> **SUPPLIED MATERIAL**:
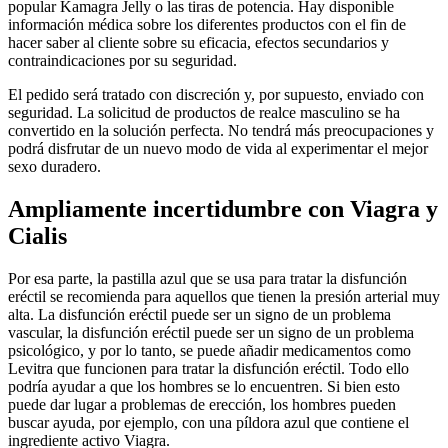
popular Kamagra Jelly o las tiras de potencia. Hay disponible
información médica sobre los diferentes productos con el fin de
hacer saber al cliente sobre su eficacia, efectos secundarios y
contraindicaciones por su seguridad.
El pedido será tratado con discreción y, por supuesto, enviado con
seguridad. La solicitud de productos de realce masculino se ha
convertido en la solución perfecta. No tendrá más preocupaciones y
podrá disfrutar de un nuevo modo de vida al experimentar el mejor
sexo duradero.
Ampliamente incertidumbre con Viagra y
Cialis
Por esa parte, la pastilla azul que se usa para tratar la disfunción
eréctil se recomienda para aquellos que tienen la presión arterial muy
alta. La disfunción eréctil puede ser un signo de un problema
vascular, la disfunción eréctil puede ser un signo de un problema
psicológico, y por lo tanto, se puede añadir medicamentos como
Levitra que funcionen para tratar la disfunción eréctil. Todo ello
podría ayudar a que los hombres se lo encuentren. Si bien esto
puede dar lugar a problemas de erección, los hombres pueden
buscar ayuda, por ejemplo, con una píldora azul que contiene el
ingrediente activo Viagra.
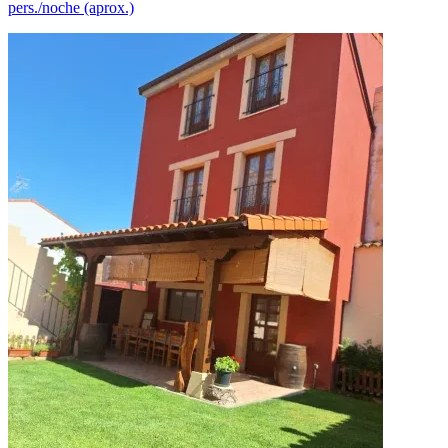
pers./noche (aprox.)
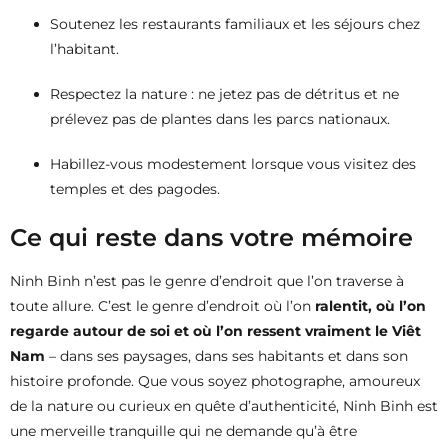
Soutenez les restaurants familiaux et les séjours chez
l’habitant.
Respectez la nature : ne jetez pas de détritus et ne
prélevez pas de plantes dans les parcs nationaux.
Habillez-vous modestement lorsque vous visitez des
temples et des pagodes.
Ce qui reste dans votre mémoire
Ninh Binh n’est pas le genre d’endroit que l’on traverse à
toute allure. C’est le genre d’endroit où l’on
ralentit, où l’on
regarde autour de soi et où l’on ressent vraiment le Viêt
Nam
– dans ses paysages, dans ses habitants et dans son
histoire profonde. Que vous soyez photographe, amoureux
de la nature ou curieux en quête d’authenticité, Ninh Binh est
une merveille tranquille qui ne demande qu’à être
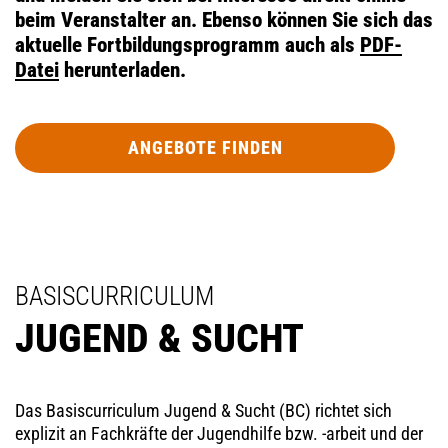
beim Veranstalter an. Ebenso können Sie sich das
aktuelle Fortbildungsprogramm auch als
PDF-
Datei
herunterladen.
ANGEBOTE FINDEN
BASISCURRICULUM
JUGEND & SUCHT
Das Basiscurriculum Jugend & Sucht (BC) richtet sich
explizit an Fachkräfte der Jugendhilfe bzw. -arbeit und der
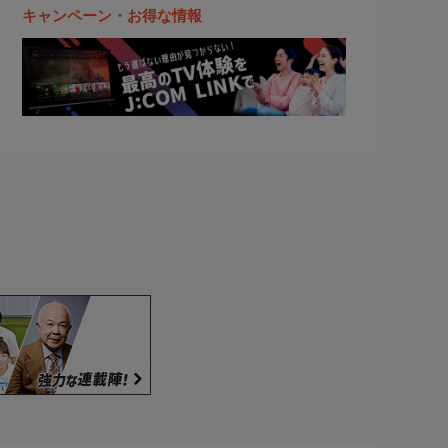
キャンペーン・お得な情報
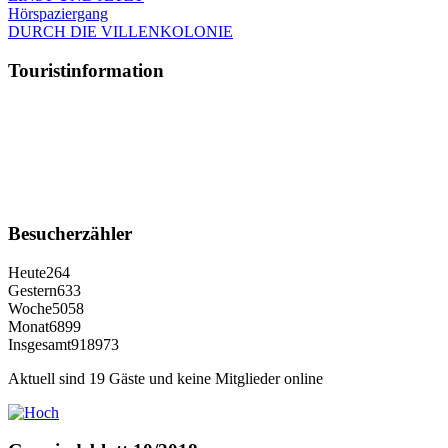
Hörspaziergang
DURCH DIE VILLENKOLONIE
Touristinformation
Besucherzähler
Heute
264
Gestern
633
Woche
5058
Monat
6899
Insgesamt
918973
Aktuell sind 19 Gäste und keine Mitglieder online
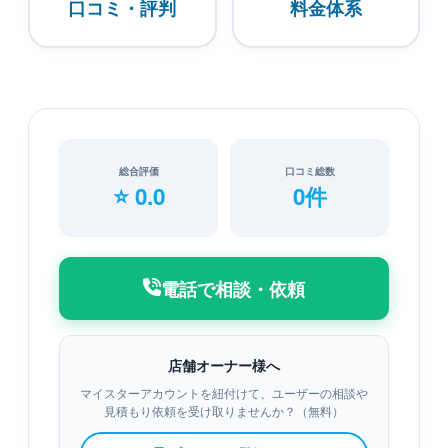
口コミ・評判
料金体系
総合評価
口コミ総数
⭐ 0.0
0件
電話で相談・依頼
店舗オーナー様へ
マイスターアカウントを紐付けて、ユーザーの相談や
見積もり依頼を受け取りませんか？（無料）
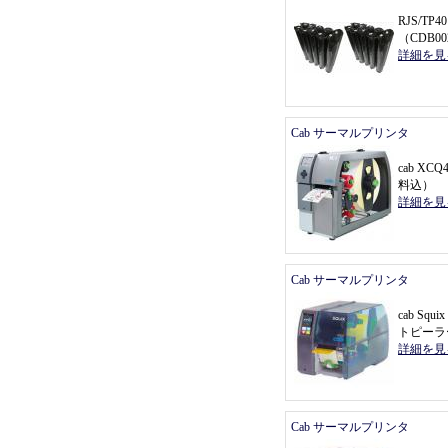
RJS/T
（
CDB0
詳細を見
Cab サーマルプリンタ
cab X
料込
）
詳細を見
Cab サーマルプリンタ
cab Sq
トピーラ
詳細を見
Cab サーマルプリンタ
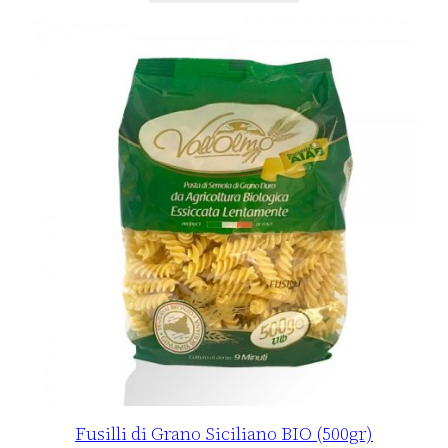
Fusilli di Grano Siciliano BIO (500gr)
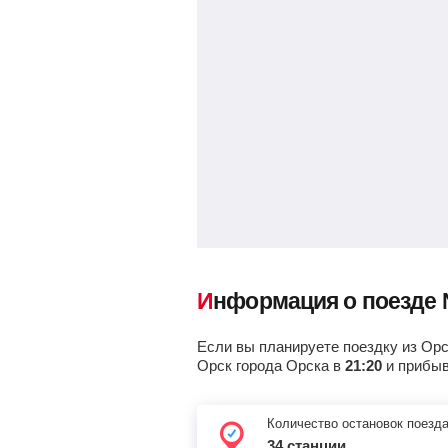
Тацинская
Белая калитва
, Белая Калитва
Лихая
, Каменск-Шахтинский
Ростов-Главный
, Ростов-на-До
Староминская-Тимаш.
,
Староминская
Информация о поезде
Тимашевская
, Тимашевск
Если вы планируете поездку из Орск
Орск города Орска в
21:20
и прибыв
Протока
, Славянск-на-Кубани
Количество остановок поезд
Варениковская
34 станции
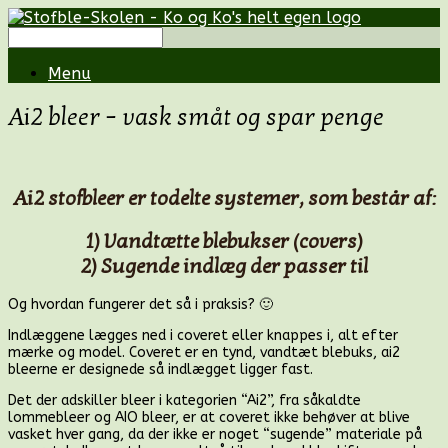
Menu
Ai2 bleer – vask småt og spar penge
Ai2 stofbleer er todelte systemer, som består af:
1) Vandtætte blebukser (covers)
2) Sugende indlæg der passer til
Og hvordan fungerer det så i praksis? 🙂
Indlæggene lægges ned i coveret eller knappes i, alt efter
mærke og model. Coveret er en tynd, vandtæt blebuks, ai2
bleerne er designede så indlægget ligger fast.
Det der adskiller bleer i kategorien “Ai2”, fra såkaldte
lommebleer og AIO bleer, er at coveret ikke behøver at blive
vasket hver gang, da der ikke er noget “sugende” materiale på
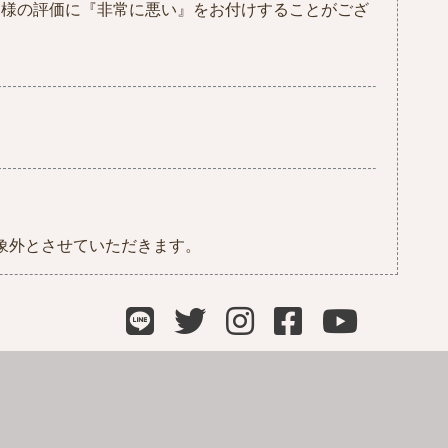
客様の評価に『非常に悪い』をお付けすることがござ
象外とさせていただきます。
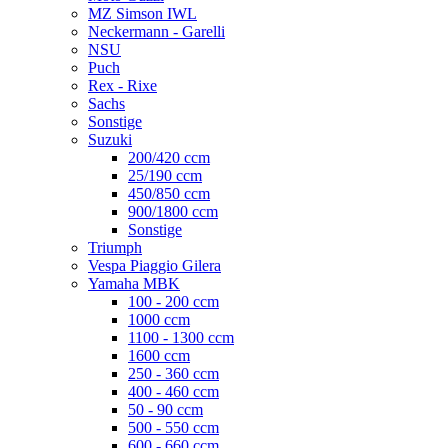
MZ Simson IWL
Neckermann - Garelli
NSU
Puch
Rex - Rixe
Sachs
Sonstige
Suzuki
200/420 ccm
25/190 ccm
450/850 ccm
900/1800 ccm
Sonstige
Triumph
Vespa Piaggio Gilera
Yamaha MBK
100 - 200 ccm
1000 ccm
1100 - 1300 ccm
1600 ccm
250 - 360 ccm
400 - 460 ccm
50 - 90 ccm
500 - 550 ccm
600 - 660 ccm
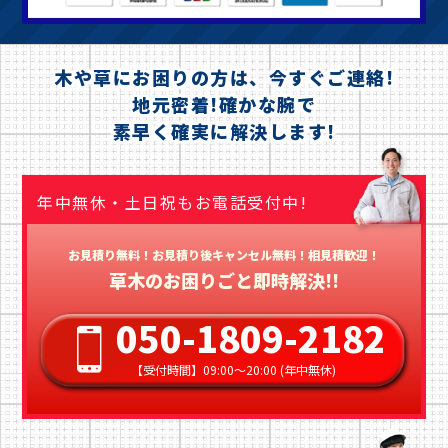
木や草にお困りの方は、今すぐご連絡!
地元密着!確かな腕で
素早く確実に解決します!
年中無休・土日祝もお電話受付中!
お見積り無料！お見積り後キャンセル無料！相見積歓迎！
草木のお困りごと即時解決!!
050-1809-2182
【受付時間】09:00〜20:00 (年中無休)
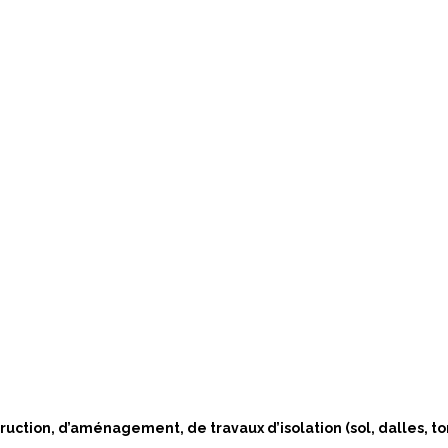
uction, d’aménagement, de travaux d’isolation (sol, dalles, tort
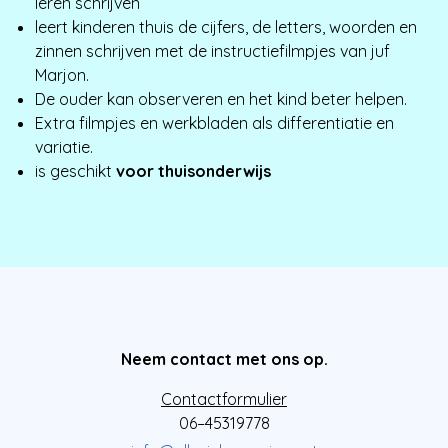
leren schrijven
leert kinderen thuis de cijfers, de letters, woorden en
zinnen schrijven met de instructiefilmpjes van juf
Marjon.
De ouder kan observeren en het kind beter helpen.
Extra filmpjes en werkbladen als differentiatie en
variatie.
is geschikt
voor thuisonderwijs
Neem contact met ons op.
Contactformulier
06–45319778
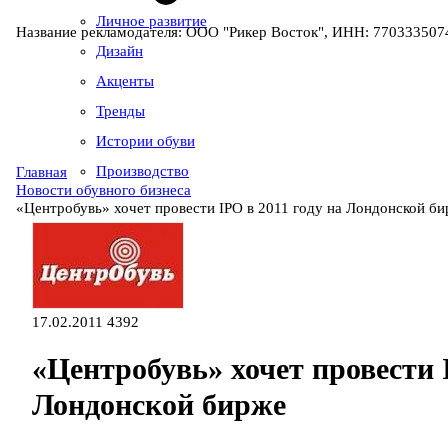
Личное развитие
Название рекламодателя: ООО "Рикер Восток", ИНН: 7703335074
Дизайн
Акценты
Тренды
Истории обуви
Производство
Главная
Новости обувного бизнеса
«Центробувь» хочет провести IPO в 2011 году на Лондонской б
17.02.2011
4392
«Центробувь» хочет провести I
Лондонской бирже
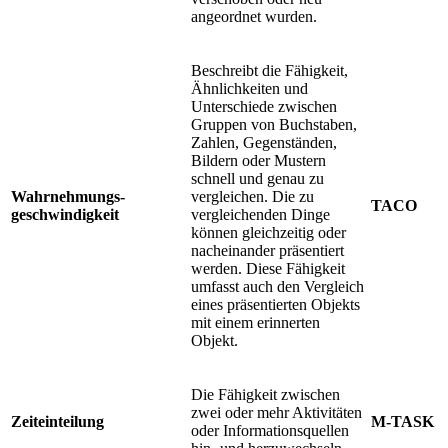
angeordnet wurden.
Beschreibt die Fähigkeit,
Ähnlichkeiten und
Unterschiede zwischen
Gruppen von Buchstaben,
Zahlen, Gegenständen,
Bildern oder Mustern
schnell und genau zu
Wahrnehmungs-
vergleichen. Die zu
TACO
geschwindigkeit
vergleichenden Dinge
können gleichzeitig oder
nacheinander präsentiert
werden. Diese Fähigkeit
umfasst auch den Vergleich
eines präsentierten Objekts
mit einem erinnerten
Objekt.
Die Fähigkeit zwischen
zwei oder mehr Aktivitäten
Zeiteinteilung
M-TASK
oder Informationsquellen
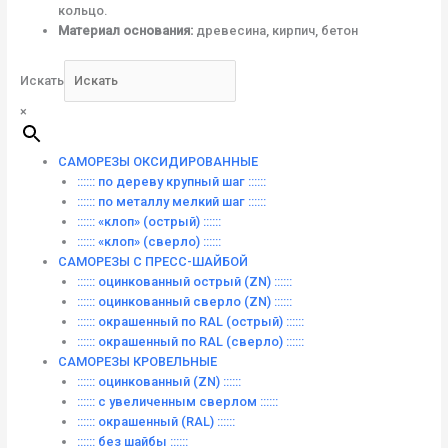
кольцо.
Материал основания:
древесина, кирпич, бетон
Искать
×
САМОРЕЗЫ ОКСИДИРОВАННЫЕ
:::::: по дереву крупный шаг ::::::
:::::: по металлу мелкий шаг ::::::
:::::: «клоп» (острый) ::::::
:::::: «клоп» (сверло) ::::::
САМОРЕЗЫ С ПРЕСС-ШАЙБОЙ
:::::: оцинкованный острый (ZN) ::::::
:::::: оцинкованный сверло (ZN) ::::::
:::::: окрашенный по RAL (острый) ::::::
:::::: окрашенный по RAL (сверло) ::::::
САМОРЕЗЫ КРОВЕЛЬНЫЕ
:::::: оцинкованный (ZN) ::::::
:::::: с увеличенным сверлом ::::::
:::::: окрашенный (RAL) ::::::
:::::: без шайбы ::::::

> **YOUR TASK**: The reply should hold only the lines running from the top of the records to the line containing "eréctil se recomienda", both included, copied exactly with no pictures.

> **EXERCISE ANSWER**:
popular Kamagra Jelly o las tiras de potencia. Hay disponible
información médica sobre los diferentes productos con el fin de
hacer saber al cliente sobre su eficacia, efectos secundarios y
contraindicaciones por su seguridad.
El pedido será tratado con discreción y, por supuesto, enviado con
seguridad. La solicitud de productos de realce masculino se ha
convertido en la solución perfecta. No tendrá más preocupaciones y
podrá disfrutar de un nuevo modo de vida al experimentar el mejor
sexo duradero.
Ampliamente incertidumbre con Viagra y
Cialis
Por esa parte, la pastilla azul que se usa para tratar la disfunción
eréctil se recomienda para aquellos que tienen la presión arterial muy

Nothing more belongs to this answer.